Jan 302011

The levels of attention and knowledge of events at the federal level vary greatly among U.S. citizens. One of the side effects of the digital age –– saturation –– has led us to the point where those who consider themselves informed, likely are not.

Take, for instance, the argument to lower defense spending. As one of my fellow columnists mentioned last week, the U.S. outspends the next 29 governments –– not countries ––combined in defense spending.

Now, call me unenlightened if you want, but I do not particularly give two fecal units about how any other nation spends its money.

Including both the funding for active combat zones and the military spending actually counted toward the budget, let us assume $1 trillion in annual military spending by the United States.

Whoa, that looks like a huge chunk of increasingly worthless greenbacks. Considering what the rest of world spends on military, sure, it is massive spending. Unfortunately, those who cite our military spending tend to disregard a few relevant facts.

Our defense budget protects more than the United States. The Founding Fathers, I believe, would find this fact abhorrent.

Western Europe sleeps under the blanket of security funded by the American tax-payer.

This fact is likewise ignored by the democratic-socialists who cite European social programs as the gold standard for a democracy. Since those European nations do not use their tax revenues to pay for defense, they instead funnel them into social programs.

And oh, by the way, most of those European social programs are disintegrating as we speak. Still think higher taxes and more spending is the path to righteousness?

Keep in mind, I despise the way the civilian brain trust that calls D.C. home abuses the U.S. military and uses it as the enforcement arm of a largely incomprehensible foreign policy.

However, to deny the facts of the true financial situation is to ignore how dire the situation has become.

Military spending, the combined military spending of the entirety of every government on the planet, does not touch the unfunded liabilities in the United States of two completely broken social programs.

Globalissues.org identified the world’s combined military spending in 2009 approached $1.6 trillion.
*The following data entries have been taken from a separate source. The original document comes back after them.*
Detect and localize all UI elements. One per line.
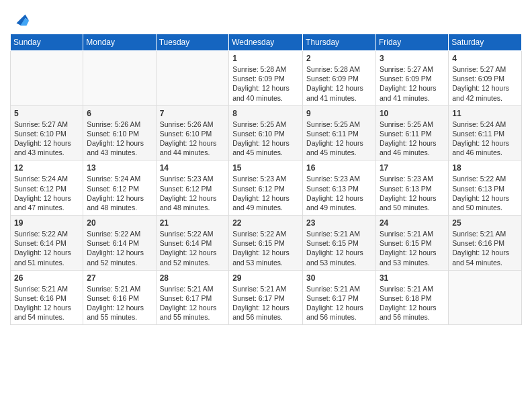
calendar-week-2: 5Sunrise: 5:27 AM Sunset: 6:10 PM Daylig…: [11, 105, 522, 161]
calendar-cell: 25Sunrise: 5:21 AM Sunset: 6:16 PM Dayli…: [449, 216, 522, 271]
day-info: Sunrise: 5:21 AM Sunset: 6:16 PM Dayligh…: [87, 284, 152, 322]
day-info: Sunrise: 5:23 AM Sunset: 6:13 PM Dayligh…: [306, 174, 372, 212]
day-number: 21: [160, 218, 226, 228]
calendar-cell: 5Sunrise: 5:27 AM Sunset: 6:10 PM Daylig…: [11, 105, 83, 161]
day-number: 14: [160, 163, 226, 173]
calendar-cell: 23Sunrise: 5:21 AM Sunset: 6:15 PM Dayli…: [303, 216, 376, 271]
calendar-cell: 30Sunrise: 5:21 AM Sunset: 6:17 PM Dayli…: [303, 270, 376, 325]
calendar-cell: 31Sunrise: 5:21 AM Sunset: 6:18 PM Dayli…: [375, 270, 448, 325]
logo-icon: [11, 9, 30, 28]
calendar-cell: [156, 51, 229, 106]
calendar-week-4: 19Sunrise: 5:22 AM Sunset: 6:14 PM Dayli…: [11, 216, 522, 271]
day-info: Sunrise: 5:27 AM Sunset: 6:09 PM Dayligh…: [380, 64, 445, 103]
calendar-cell: 16Sunrise: 5:23 AM Sunset: 6:13 PM Dayli…: [303, 161, 376, 216]
day-number: 8: [232, 109, 299, 118]
day-header-thursday: Thursday: [303, 34, 376, 51]
day-info: Sunrise: 5:23 AM Sunset: 6:12 PM Dayligh…: [160, 174, 226, 212]
day-number: 12: [14, 163, 79, 173]
calendar-cell: 3Sunrise: 5:27 AM Sunset: 6:09 PM Daylig…: [375, 51, 448, 106]
day-info: Sunrise: 5:23 AM Sunset: 6:12 PM Dayligh…: [232, 174, 299, 212]
calendar-week-1: 1Sunrise: 5:28 AM Sunset: 6:09 PM Daylig…: [11, 51, 522, 106]
calendar-cell: 19Sunrise: 5:22 AM Sunset: 6:14 PM Dayli…: [11, 216, 83, 271]
calendar-cell: 10Sunrise: 5:25 AM Sunset: 6:11 PM Dayli…: [375, 105, 448, 161]
day-number: 13: [87, 163, 152, 173]
calendar-cell: 12Sunrise: 5:24 AM Sunset: 6:12 PM Dayli…: [11, 161, 83, 216]
day-info: Sunrise: 5:22 AM Sunset: 6:14 PM Dayligh…: [160, 229, 226, 267]
day-info: Sunrise: 5:28 AM Sunset: 6:09 PM Dayligh…: [232, 64, 299, 103]
day-info: Sunrise: 5:21 AM Sunset: 6:17 PM Dayligh…: [232, 284, 299, 322]
day-number: 25: [452, 218, 518, 228]
calendar-cell: [83, 51, 156, 106]
day-number: 16: [306, 163, 372, 173]
calendar-cell: 27Sunrise: 5:21 AM Sunset: 6:16 PM Dayli…: [83, 270, 156, 325]
calendar-cell: 22Sunrise: 5:22 AM Sunset: 6:15 PM Dayli…: [229, 216, 303, 271]
logo: [10, 9, 30, 28]
day-info: Sunrise: 5:22 AM Sunset: 6:14 PM Dayligh…: [87, 229, 152, 267]
calendar-cell: 8Sunrise: 5:25 AM Sunset: 6:10 PM Daylig…: [229, 105, 303, 161]
day-number: 29: [232, 273, 299, 283]
day-number: 20: [87, 218, 152, 228]
day-number: 19: [14, 218, 79, 228]
day-info: Sunrise: 5:21 AM Sunset: 6:18 PM Dayligh…: [380, 284, 445, 322]
day-info: Sunrise: 5:24 AM Sunset: 6:11 PM Dayligh…: [452, 120, 518, 158]
day-info: Sunrise: 5:26 AM Sunset: 6:10 PM Dayligh…: [87, 120, 152, 158]
day-info: Sunrise: 5:28 AM Sunset: 6:09 PM Dayligh…: [306, 64, 372, 103]
day-header-wednesday: Wednesday: [229, 34, 303, 51]
day-number: 31: [380, 273, 445, 283]
day-number: 26: [14, 273, 79, 283]
calendar-cell: [11, 51, 83, 106]
day-header-friday: Friday: [375, 34, 448, 51]
day-info: Sunrise: 5:22 AM Sunset: 6:14 PM Dayligh…: [14, 229, 79, 267]
day-info: Sunrise: 5:21 AM Sunset: 6:15 PM Dayligh…: [306, 229, 372, 267]
calendar-cell: 18Sunrise: 5:22 AM Sunset: 6:13 PM Dayli…: [449, 161, 522, 216]
day-number: 23: [306, 218, 372, 228]
day-number: 15: [232, 163, 299, 173]
day-number: 10: [380, 109, 445, 118]
day-info: Sunrise: 5:24 AM Sunset: 6:12 PM Dayligh…: [14, 174, 79, 212]
calendar-cell: 1Sunrise: 5:28 AM Sunset: 6:09 PM Daylig…: [229, 51, 303, 106]
day-number: 11: [452, 109, 518, 118]
day-number: 4: [452, 54, 518, 63]
day-number: 17: [380, 163, 445, 173]
calendar-cell: 29Sunrise: 5:21 AM Sunset: 6:17 PM Dayli…: [229, 270, 303, 325]
day-number: 28: [160, 273, 226, 283]
day-number: 27: [87, 273, 152, 283]
day-number: 18: [452, 163, 518, 173]
day-number: 3: [380, 54, 445, 63]
day-number: 9: [306, 109, 372, 118]
page-header: [10, 7, 522, 28]
calendar-cell: 9Sunrise: 5:25 AM Sunset: 6:11 PM Daylig…: [303, 105, 376, 161]
day-number: 7: [160, 109, 226, 118]
day-info: Sunrise: 5:21 AM Sunset: 6:16 PM Dayligh…: [452, 229, 518, 267]
day-number: 22: [232, 218, 299, 228]
day-number: 2: [306, 54, 372, 63]
day-number: 6: [87, 109, 152, 118]
calendar-cell: 24Sunrise: 5:21 AM Sunset: 6:15 PM Dayli…: [375, 216, 448, 271]
day-number: 5: [14, 109, 79, 118]
day-header-tuesday: Tuesday: [156, 34, 229, 51]
day-info: Sunrise: 5:25 AM Sunset: 6:11 PM Dayligh…: [306, 120, 372, 158]
calendar-cell: 11Sunrise: 5:24 AM Sunset: 6:11 PM Dayli…: [449, 105, 522, 161]
day-info: Sunrise: 5:22 AM Sunset: 6:13 PM Dayligh…: [452, 174, 518, 212]
calendar-cell: 28Sunrise: 5:21 AM Sunset: 6:17 PM Dayli…: [156, 270, 229, 325]
calendar-cell: 14Sunrise: 5:23 AM Sunset: 6:12 PM Dayli…: [156, 161, 229, 216]
day-info: Sunrise: 5:23 AM Sunset: 6:13 PM Dayligh…: [380, 174, 445, 212]
day-info: Sunrise: 5:25 AM Sunset: 6:11 PM Dayligh…: [380, 120, 445, 158]
calendar-cell: 17Sunrise: 5:23 AM Sunset: 6:13 PM Dayli…: [375, 161, 448, 216]
day-info: Sunrise: 5:27 AM Sunset: 6:10 PM Dayligh…: [14, 120, 79, 158]
calendar-cell: 2Sunrise: 5:28 AM Sunset: 6:09 PM Daylig…: [303, 51, 376, 106]
day-info: Sunrise: 5:24 AM Sunset: 6:12 PM Dayligh…: [87, 174, 152, 212]
day-info: Sunrise: 5:21 AM Sunset: 6:15 PM Dayligh…: [380, 229, 445, 267]
calendar-cell: [449, 270, 522, 325]
calendar-cell: 15Sunrise: 5:23 AM Sunset: 6:12 PM Dayli…: [229, 161, 303, 216]
day-info: Sunrise: 5:26 AM Sunset: 6:10 PM Dayligh…: [160, 120, 226, 158]
day-info: Sunrise: 5:27 AM Sunset: 6:09 PM Dayligh…: [452, 64, 518, 103]
day-info: Sunrise: 5:21 AM Sunset: 6:16 PM Dayligh…: [14, 284, 79, 322]
day-number: 24: [380, 218, 445, 228]
calendar-cell: 26Sunrise: 5:21 AM Sunset: 6:16 PM Dayli…: [11, 270, 83, 325]
calendar-cell: 7Sunrise: 5:26 AM Sunset: 6:10 PM Daylig…: [156, 105, 229, 161]
calendar-week-5: 26Sunrise: 5:21 AM Sunset: 6:16 PM Dayli…: [11, 270, 522, 325]
day-number: 30: [306, 273, 372, 283]
calendar-cell: 4Sunrise: 5:27 AM Sunset: 6:09 PM Daylig…: [449, 51, 522, 106]
day-number: 1: [232, 54, 299, 63]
Social Security and Medicare, the crown jewels of the kingdom of stupidity, have unfunded liabilities north of $100 trillion.

There is not enough money in existence to fund the two biggest U.S. social programs in the near future. Okay, I agree, we have every need –– and the Constitution calls for –– a stop to the overseas military presence. It is absurd we cannot secure our own borders but instead send our military around the planet to enforce the policies of the largest collection of imbeciles in human history.

Looking to defense as the place to cut spending? Seems to me like cutting out beer but continuing to buy and drink hard alcohol after you lost your job, family, car, house and liver to alcoholism. It’s a meaningless and ineffective gesture.

Once again, I find myself looking to the design the Founding Fathers put in place for the U.S. federal government –– designed to serve the collective interests of the state governments –– and finding one of the finer ideas in human history.

I look at the legacy of two U.S. presidents, Lincoln and FDR, and find myself nauseated at the absolute disregard they showed for the intent of the Constitution.

True unemployment sits at about 20 percent; meaning one in five Americans does not have a full-time job. This is largely the fault of the corruption we have allowed to take root at the federal level.

No major news agencies are discussing these facts. Defense spending cuts? Sure, but you don’t worry about a heart attack victim’s broken hand until you get him stable.